Particolare di una delle lastre dipinte. Notate anche i riflessi dietro e la tonalità del colore del vetro. Credit: Ardan Özmenoğlu

Scultura in vetro di un albero in 3D creato con la pittura. Credit: Ardan Özmenoğlu

Se si prende una singola lastra, non è altro che un dipinto astratto e richiama appunto la corrente artistica astratta, ma nell’insieme, quando si vedono tutti i frammenti in fila, la struttura dell’albero emerge dall’astratto, e cambia in base alla posizione di chi guarda.

In tutti i suoi lavori, Ardan Özmenoğlu narra ed investiga la permanenza e l’effimero delle immagini, e di come nella storia queste hanno influenzato la cultura umana.

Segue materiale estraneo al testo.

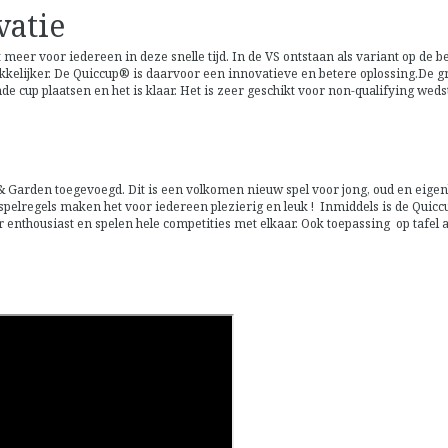
vatie
t meer voor iedereen in deze snelle tijd. In de VS ontstaan als variant op de b
kkelijker. De Quiccup® is daarvoor een innovatieve en betere oplossing.De 
cup plaatsen en het is klaar. Het is zeer geschikt voor non-qualifying wedst
arden toegevoegd. Dit is een volkomen nieuw spel voor jong, oud en eigenlij
elregels maken het voor iedereen plezierig en leuk ! Inmiddels is de Quicc
 enthousiast en spelen hele competities met elkaar. Ook toepassing op tafel al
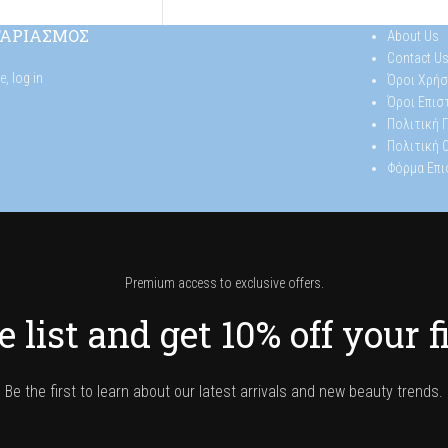
ΓΑΡΙΑΣΜΟΣ
About Us
Contact U
se,
log in
Όροι Χρήσ
Όροι Επι
Πολιτική
Πολιτική 
Φόρμα Επ
Premium access to exclusive offers.
 list and get 10% off your f
Be the first to learn about our latest arrivals and new beauty trends.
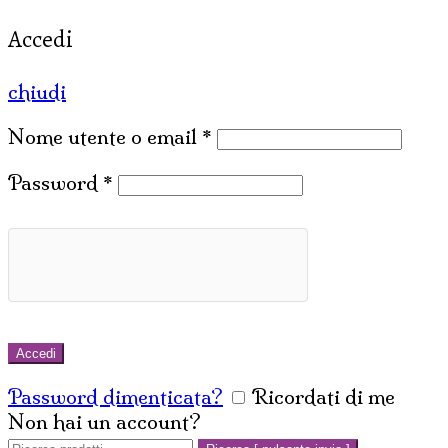
Accedi
chiudi
Nome utente o email
*
Password
*
Accedi
Password dimenticata?
Ricordati di me
Non hai un account?
Crea un account
Cerca:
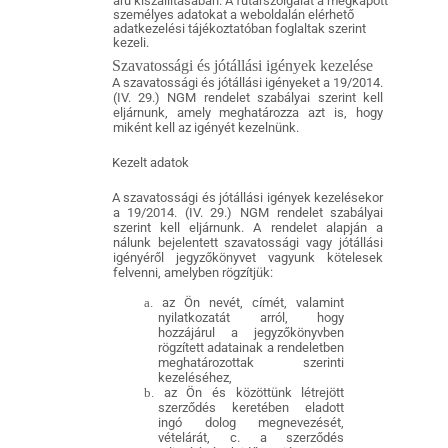
áru kiszállításában. A futárszolgálat a megkapott
személyes adatokat a weboldalán elérhető
adatkezelési tájékoztatóban foglaltak szerint
kezeli.
Szavatossági és jótállási igények kezelése
A szavatossági és jótállási igényeket a 19/2014.
(IV. 29.) NGM rendelet szabályai szerint kell
eljárnunk, amely meghatározza azt is, hogy
miként kell az igényét kezelnünk.
Kezelt adatok
A szavatossági és jótállási igények kezelésekor
a 19/2014. (IV. 29.) NGM rendelet szabályai
szerint kell eljárnunk. A rendelet alapján a
nálunk bejelentett szavatossági vagy jótállási
igényéről jegyzőkönyvet vagyunk kötelesek
felvenni, amelyben rögzítjük:
a.
az Ön nevét, címét, valamint
nyilatkozatát arról, hogy
hozzájárul a jegyzőkönyvben
rögzített adatainak a rendeletben
meghatározottak szerinti
kezeléséhez,
b.
az Ön és közöttünk létrejött
szerződés keretében eladott
ingó dolog megnevezését,
vételárát, c. a szerződés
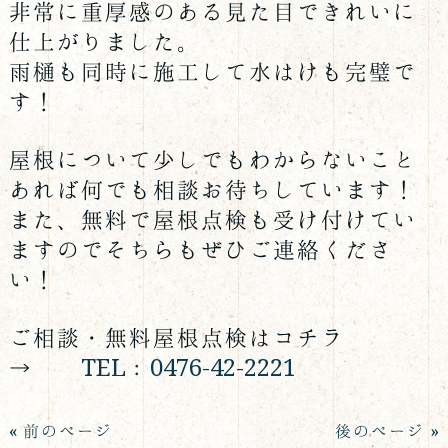
非常に重厚感のある見た目できれいに
仕上がりました。
雨樋も同時に施工して水はけも完璧で
す！
屋根について少しでもわからないこと
あれば何でも相談お待ちしています！
また、無料で屋根点検も受け付けてい
ますのでそちらもぜひご連絡くださ
い！
ご相談・無料屋根点検はコチラ
→
TEL：0476-42-2221
« 前のページ
後のページ »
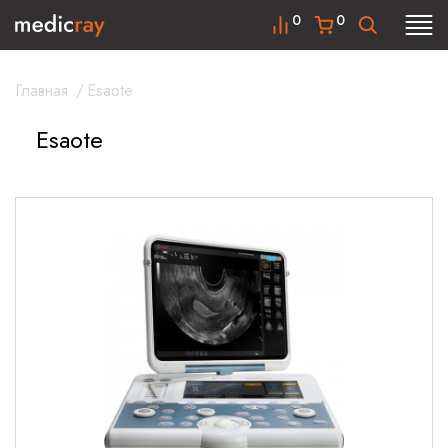
0
0
Главная
/
Esaote
Esaote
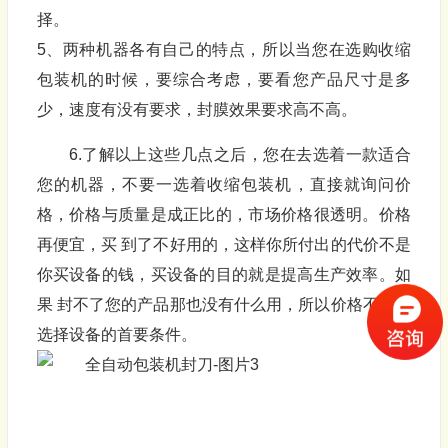
择。
5、两种机器各有自己的特点，所以当您在选购收缩
包装机的时候，要综合考虑，要看您产品尺寸是多
少，速度有没有要求，封膜效果要求高不高。
6.了解以上这些几点之后，您在去选着一款适合
您的机器，不要一选着收缩包装机，直接就询问价
格，价格与质量是成正比的，市场价格很透明。价格
再便宜，买 到了不好用的，这样你所付出的代价不是
你买设备的钱，买设备的目的就是提高生产效率。如
果 封不了您的产品那也没有什么用，所以价格不是要
选择设备的首要条件。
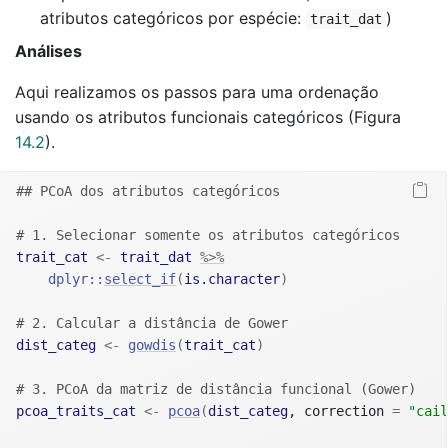
atributos categóricos por espécie:
)
trait_dat
Análises
Aqui realizamos os passos para uma ordenação
usando os atributos funcionais categóricos (Figura
14.2
).
## PCoA dos atributos categóricos
# 1. Selecionar somente os atributos categóricos
trait_cat
<-
trait_dat
%>%
dplyr
::
select_if
(
is.character
)
# 2. Calcular a distância de Gower
dist_categ
<-
gowdis
(
trait_cat
)
# 3. PCoA da matriz de distância funcional (Gower)
pcoa_traits_cat
<-
pcoa
(
dist_categ
, correction 
=
"cail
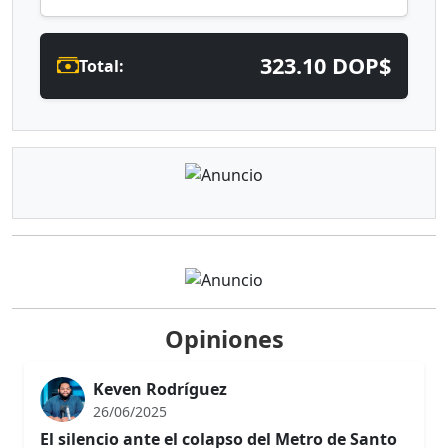
323.10 DOP$
Total:
Opiniones
Keven Rodríguez
26/06/2025
El silencio ante el colapso del Metro de Santo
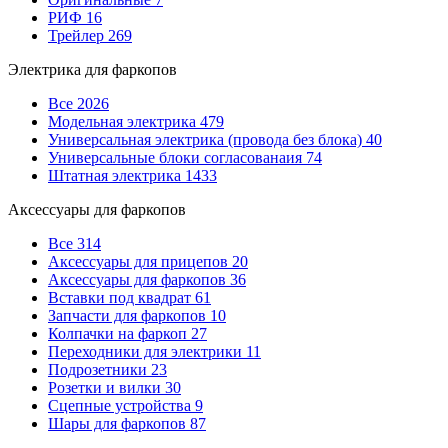
РИФ
16
Трейлер
269
Электрика для фаркопов
Все
2026
Модельная электрика
479
Универсальная электрика (провода без блока)
40
Универсальные блоки согласованаия
74
Штатная электрика
1433
Аксессуары для фаркопов
Все
314
Аксессуары для прицепов
20
Аксессуары для фаркопов
36
Вставки под квадрат
61
Запчасти для фаркопов
10
Колпачки на фаркоп
27
Переходники для электрики
11
Подрозетники
23
Розетки и вилки
30
Сцепные устройства
9
Шары для фаркопов
87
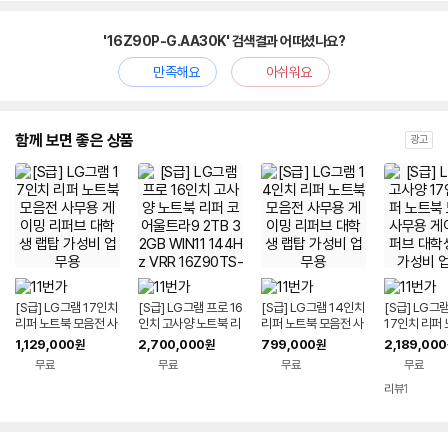
'16Z90P-G.AA30K' 검색결과 어떠셨나요?
만족해요
아쉬워요
함께 보면 좋은 상품
광고
[S급] LG그램 17인치
[S급] LG그램 프로 16
[S급] LG그램 14인치
[S급] LG그
리퍼 노트북 모음전 사
인치 고사양 노트북 리
리퍼 노트북 모음전 사
17인치 리퍼
무용 게이밍 리퍼브 대
퍼 코어울트라9 2TB
무용 게이밍 리퍼브 대
음전 사무용 
1,129,000
2,700,000
799,000
2,189,000
원
원
원
학생 랩탑 가성비 업무
32GB WIN11 144H
학생 랩탑 가성비 업무
퍼브 대학생 
무료
무료
무료
무료
용
z VRR 16Z90TS-G.
용
비 업무용
AUG9U1 사무용 게이
리뷰
1
밍 대학생 랩탑 업무용
작업용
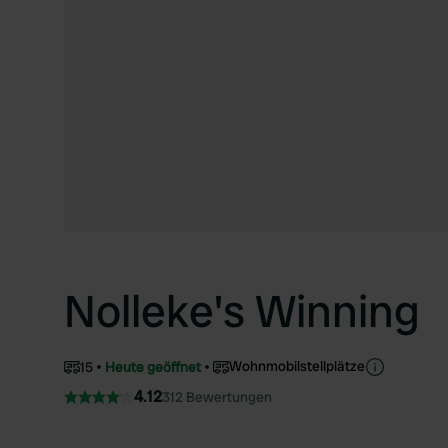
Nolleke's Winning
Wohnmobilstellplätze
15
Heute geöffnet
4.12
312 Bewertungen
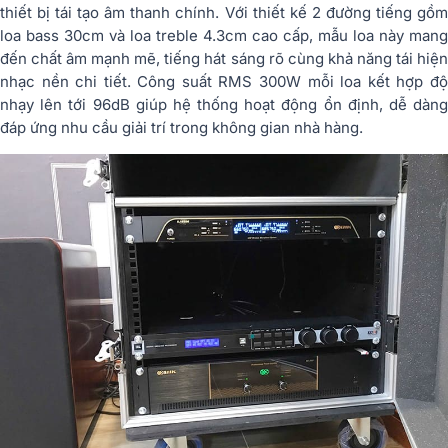
thiết bị tái tạo âm thanh chính. Với thiết kế 2 đường tiếng gồm
loa bass 30cm và loa treble 4.3cm cao cấp, mẫu loa này mang
đến chất âm mạnh mẽ, tiếng hát sáng rõ cùng khả năng tái hiện
nhạc nền chi tiết. Công suất RMS 300W mỗi loa kết hợp độ
nhạy lên tới 96dB giúp hệ thống hoạt động ổn định, dễ dàng
đáp ứng nhu cầu giải trí trong không gian nhà hàng.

Sfidando le aspettative e combinando mezzi diversi con grande originalità, la scultrice riesce a mostrare il mondo sempre con occhi inaspettati, invitando anche alla riflessione sul ruolo umano di ricostruzione di struttura, dall’astratto.

Vista frontale degli alberi sospesi. Credit: Ardan Özmenoğlu

“Sia quando commento sulla durabilità storica o la transitorietà delle immagini, o quando scolpisco con mezzi fragili come il vetro, i fili, o rami di alberi, il mio approccio all’arte è le sue fonti è stato e sarà sempre contemporaneo nell’estremo: le mie investigazioni nell’immagini coesistono con i gesti estetici che sfidano, provocano ed invitano” ha spiegato infine Ardan Özmenoğlu.